Crime Library: Criminal Minds and Methods

Criminal Profiling: Part 1 History and Method

William Heirens & Others

William Heirens, the "Lipstick Killer"
William Heirens, the "Lipstick Killer"
Among the interviewees was William Heirens, who in 1945 and 1946 had committed three murders in an area that Ressler had been familiar with growing up, and who was famous for writing in lipstick a plaintive request to be caught before he killed again.

My father worked for the Chicago Tribune, Ressler said, and he would bring home the newspaper. I had heard that there was a killer loose in Chicago who was killing women and leaving writings on the wall. It was a classic case and I started following it.

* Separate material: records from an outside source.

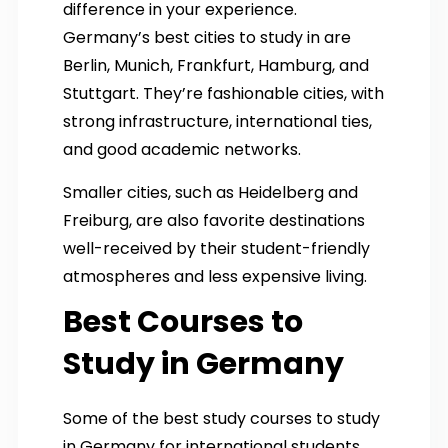
difference in your experience.
Germany’s best cities to study in are
Berlin, Munich, Frankfurt, Hamburg, and
Stuttgart. They’re fashionable cities, with
strong infrastructure, international ties,
and good academic networks.
Smaller cities, such as Heidelberg and
Freiburg, are also favorite destinations
well-received by their student-friendly
atmospheres and less expensive living.
Best Courses to
Study in Germany
Some of the best study courses to study
in Germany for international students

Heirens was in Vienna Mens Correctional Facility in southern Illinois, and one day Ressler came into the area. It was weird, because kids have sports heroes and that sort of thing, and here I wanted to meet this serial killer. I told him I'd followed his case. He was about nine years older than me and he was kind of taken aback that he had a fan, in a sense. So, I asked him to participate in our research.

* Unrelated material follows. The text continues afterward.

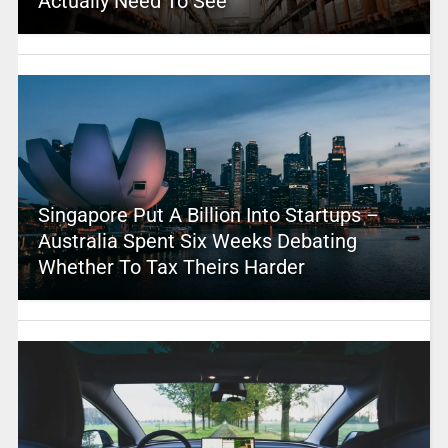
Actually Need To See
Singapore Put A Billion Into Startups –
Australia Spent Six Weeks Debating
Whether To Tax Theirs Harder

Other criminals who were willing to talk included Edward Kemper, the Coed Killer of San Jose who had murdered eight girls, his mother, and her friend; Jerry Brudos, who had killed and mutilated several women in Oregon; Richard Speck, who had slaughtered eight nurses in their shared residence in a single night; and John Wayne Gacy, who had killed 33 young men, burying most of them in the crawlspace beneath his home. Other offenders who were not killers were interviewed as well, such as Gary Trapnell, who had hijacked airplanes and committed armed robbery. However, the database was primarily for gathering information about serial murder.